I’m a big John Green fan, so I’m predisposed to like anything he does. I had a harder time with this book, the second time through, though, because my own teenage boys will be juniors in high school in the fall, and as a parent, I can’t help but be horrified by the drinking and smoking and sex that was going on. I want to stick my fingers in my ears and close my eyes and sing really loud and pretend it doesn’t exist.

And it’s hard to write about a book when you have your eyes closed and ears plugged with your fingers. Avoiding this post has stopped me from writing about any of the other books I’ve read — the project was not only to read the books, but to reflect on them. Most of the time, I don’t feel quite up to the task about writing about the really good books, the ones with sentences and paragraphs and chapters that take your breath away.

So, after more. than a week of having read this and trying to say something, I’m going to leave this incoherent mess and move on.

“I Am the Messenger” by Markus Zusak

I Am the Messenger Book Cover I Am the Messenger
Markus Zusak
Juvenile Fiction
Random House of Canada
2006 (first published 2002)

2006 Michael L. Printz Honor Book

protect the diamonds
survive the clubs
dig deep through the spades
feel the hearts

Ed Kennedy is an underage cabdriver without much of a future. He's pathetic at playing cards, hopelessly in love with his best friend, Audrey, and utterly devoted to his coffee-drinking dog, the Doorman. His life is one of peaceful routine and incompetence until he inadvertently stops a bank robbery.

That's when the first ace arrives in the mail.

That's when Ed becomes the messenger.

Chosen to care, he makes his way through town helping and hurting (when necessary) until only one question remains: Who's behind Ed's mission?

I have a copy of Zusak’s book “The Book Thief” sitting on my bookshelf. I bounced off it when I tried it awhile back, and have always meant to try again (I guess that’ll come true here after a few more books….).
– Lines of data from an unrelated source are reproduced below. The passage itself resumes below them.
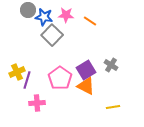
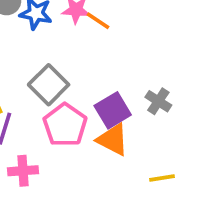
orange line: (90, 21) -> (98, 21), moved
gray square: (52, 35) -> (49, 85), moved

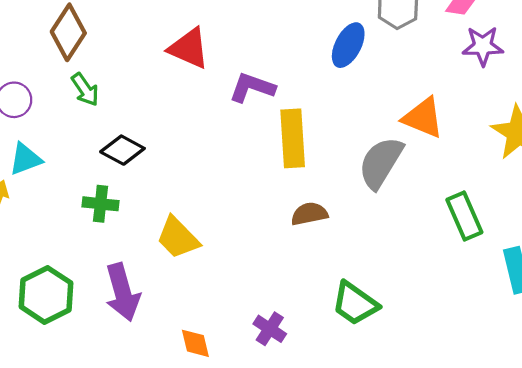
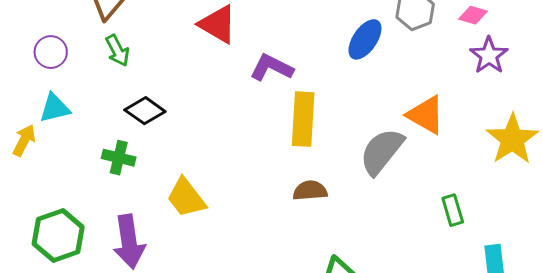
purple star: (483, 46) -> (489, 55), turned 30
green rectangle: (464, 216) -> (453, 210), size x0.7

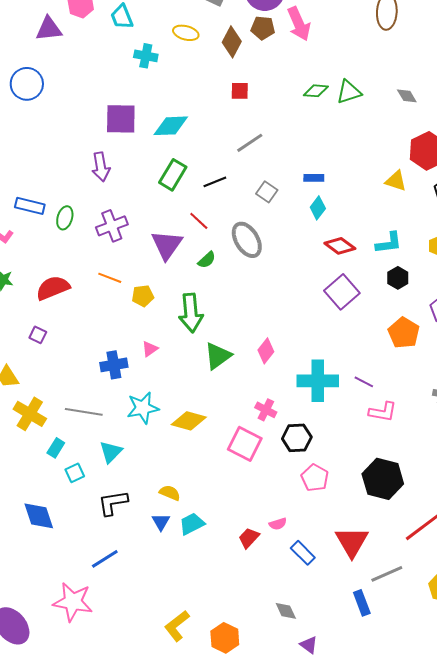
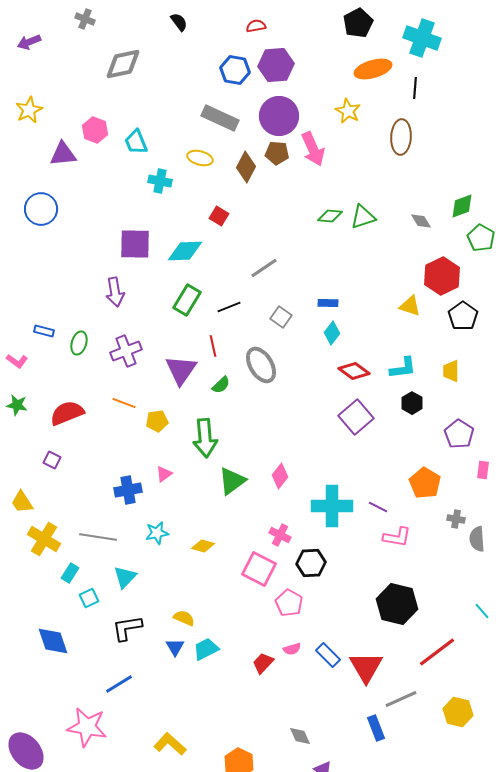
red square: (240, 91) -> (219, 216), moved, turned 30
blue rectangle: (30, 206) -> (44, 331), size x0.7
red line: (199, 221) -> (213, 346), turned 35
orange pentagon: (404, 333) -> (425, 483), moved
cyan star: (143, 408) -> (157, 533), size x0.7
yellow diamond: (189, 421) -> (203, 546), size x0.7
pink pentagon: (315, 478) -> (289, 603), moved
blue rectangle: (303, 553) -> (328, 655), moved
yellow L-shape: (177, 626) -> (170, 744), moved, turned 80

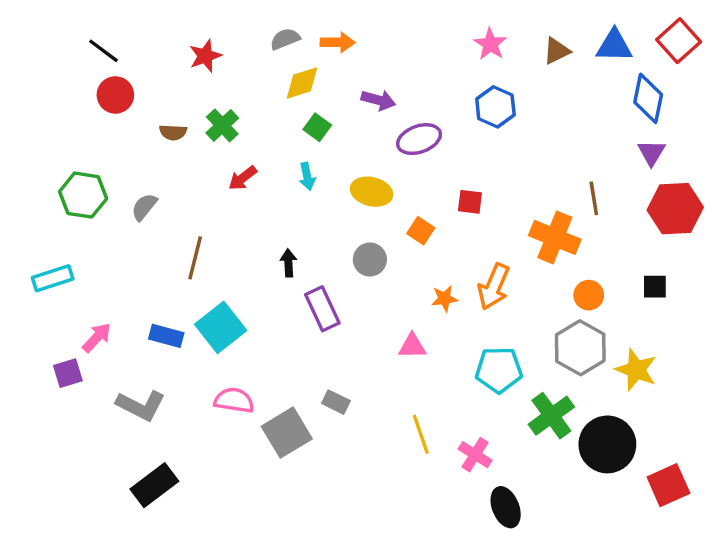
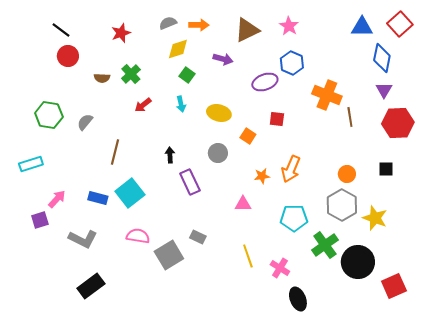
brown triangle: (556, 51) -> (247, 30), moved, size x1.5
purple ellipse: (419, 139) -> (265, 82), moved
orange cross: (555, 237) -> (327, 95), moved

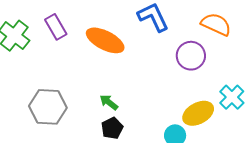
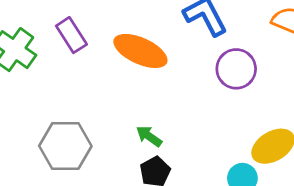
purple circle: (191, 56) -> (236, 69), moved

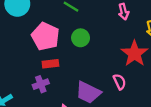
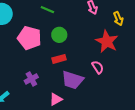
red rectangle: (50, 64) -> (59, 59), moved

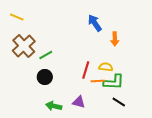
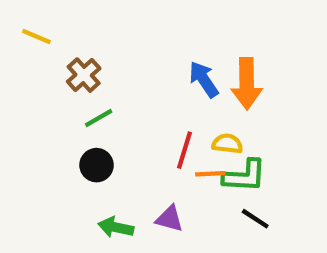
blue arrow: (95, 23) -> (204, 79), moved
orange arrow: (115, 39) -> (247, 84), size x1.6
brown cross: (24, 46) -> (84, 75), moved, size x0.7

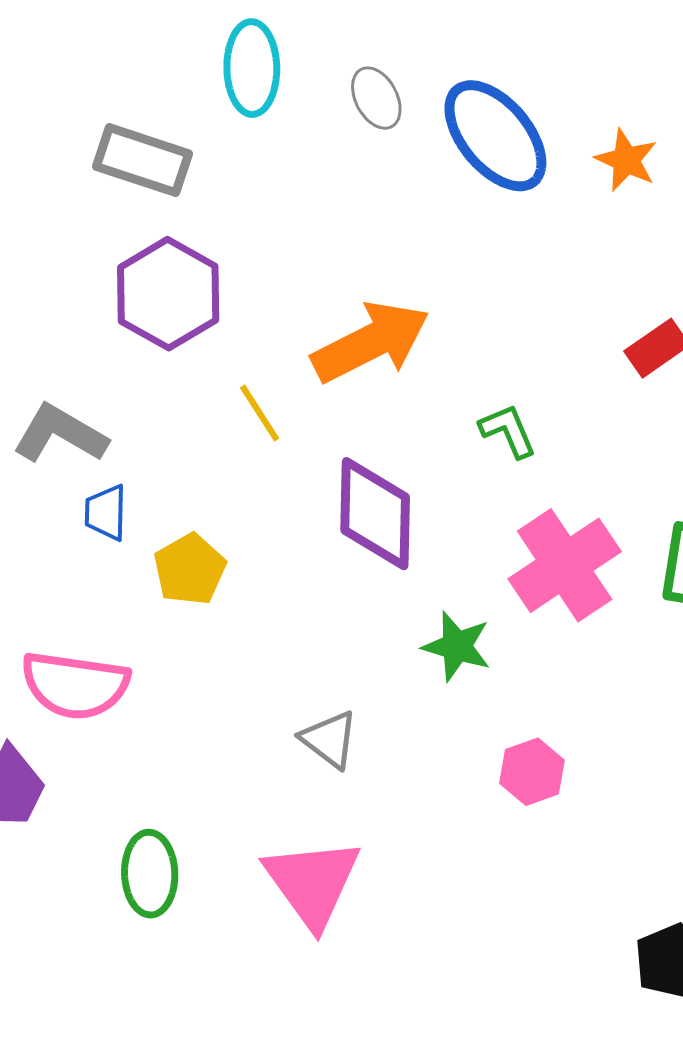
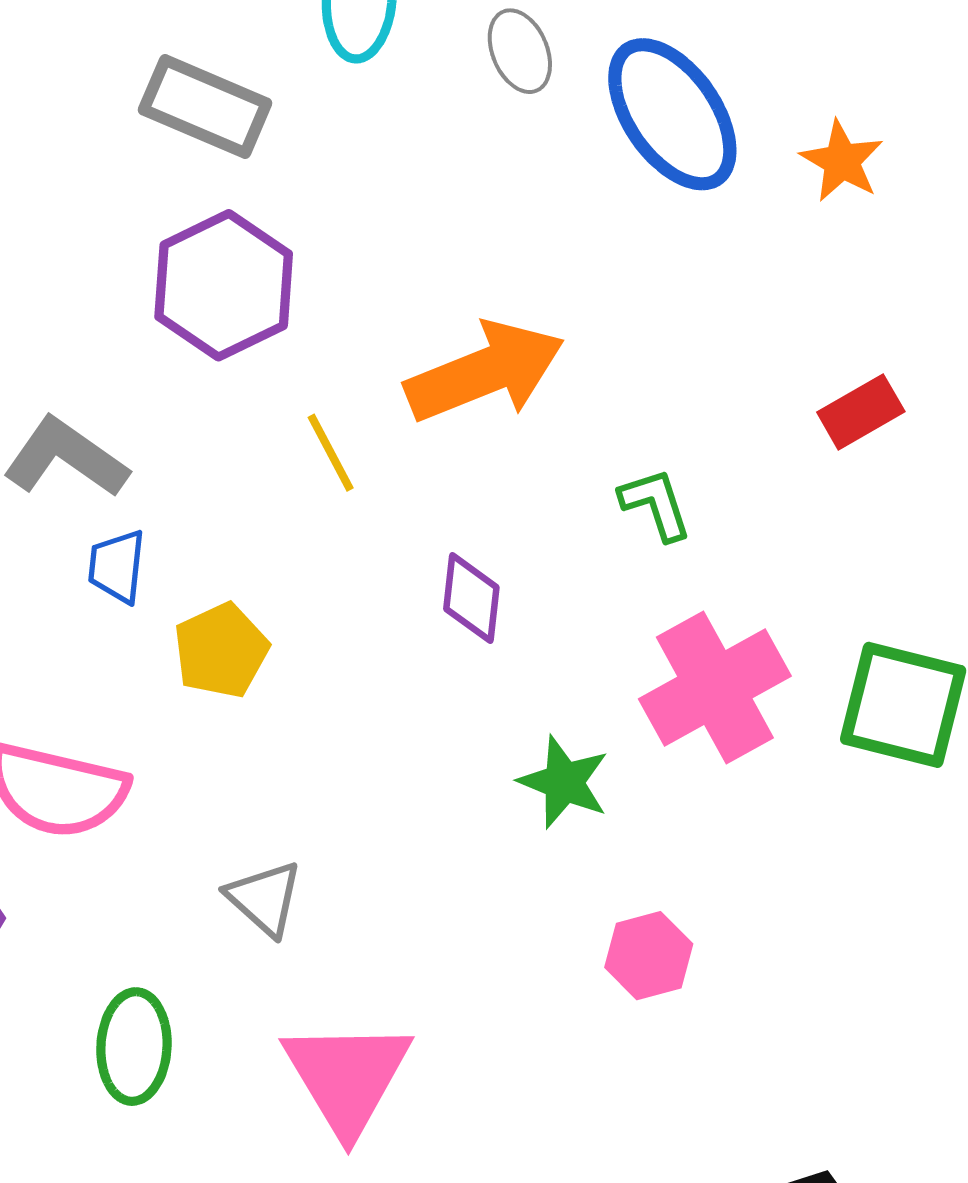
purple diamond: (375, 514) -> (471, 598), size x0.6
gray triangle: (329, 739) -> (265, 898), moved

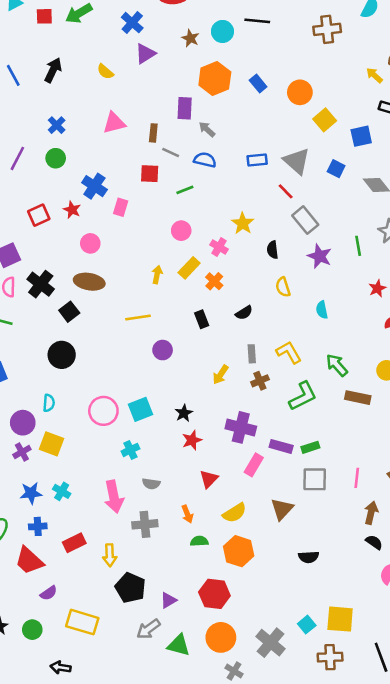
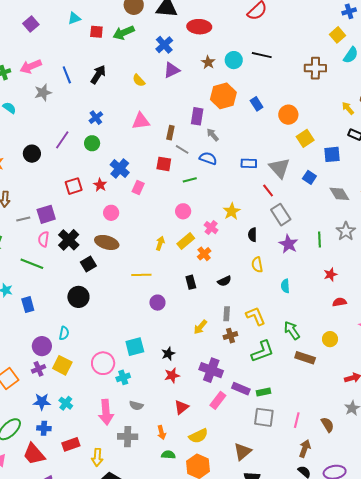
pink circle: (103, 411) -> (103, 363), moved
brown triangle: (282, 509) -> (243, 452), moved

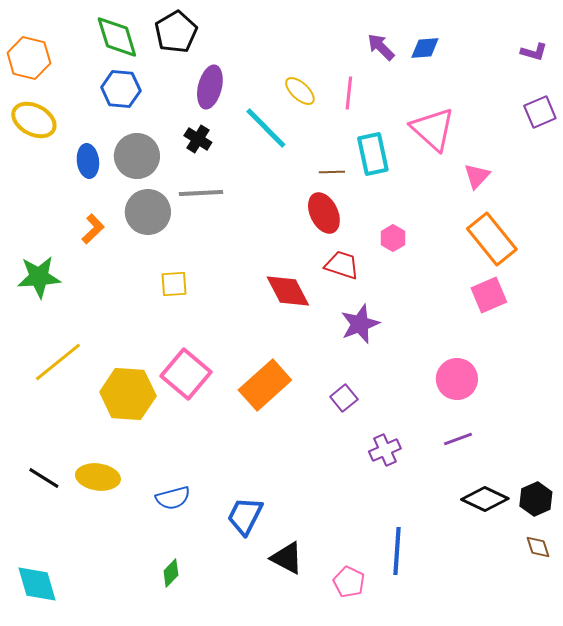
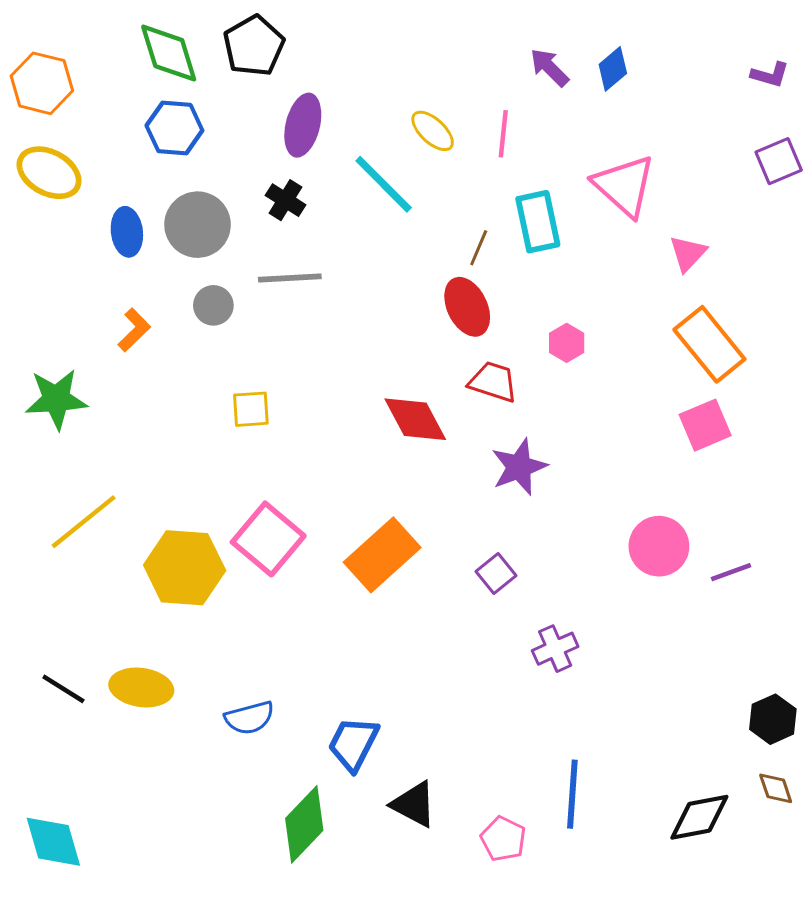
blue diamond: (425, 48) -> (613, 69), turned -36
brown line: (332, 172) -> (479, 248), turned -65
gray circle: (148, 212) -> (213, 305), size x0.6
purple line: (458, 439) -> (731, 572), moved
black diamond: (485, 499) -> (699, 817), moved, turned -36
green diamond: (171, 573) -> (304, 824), moved, size x1.8

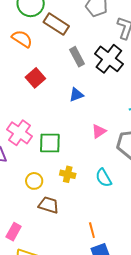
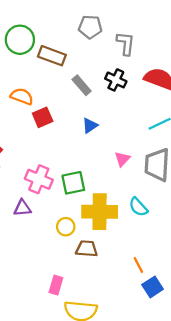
orange semicircle: (22, 39) -> (22, 96), moved
black cross: (109, 59) -> (116, 80), size x0.7
red square: (35, 78) -> (43, 117), turned 30
yellow cross: (68, 174) -> (100, 212), size x2.0

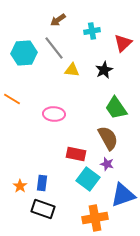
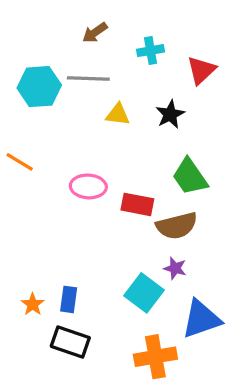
gray line: (54, 48) -> (88, 78), turned -50
brown semicircle: (108, 138) -> (177, 226), turned 105
red rectangle: (76, 154) -> (137, 204), moved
Having bounced off a previous book, I approached this one with trepidation.

I was fearful for absolutely no good reason because I loved this book. It has that fairy tale quality that appeals to me so much. Was it real or wasn’t it? Does it really matter?

I’ve been thinking for more than a week about what to say when I write about this book, adn I still haven’t come up with anything very good that might express why I think someone else should read this. “Because you should” isn’t very compelling.

The intricate plotting, the lovely language, the likeable characters (who are definitely not perfect…), and the powerful message of doing good, even if the good things is as simple as a buying someone an ice cream cone: all of this combine (with lots of other awesome bits) to make up what I loved about this book. So go read it, because you should.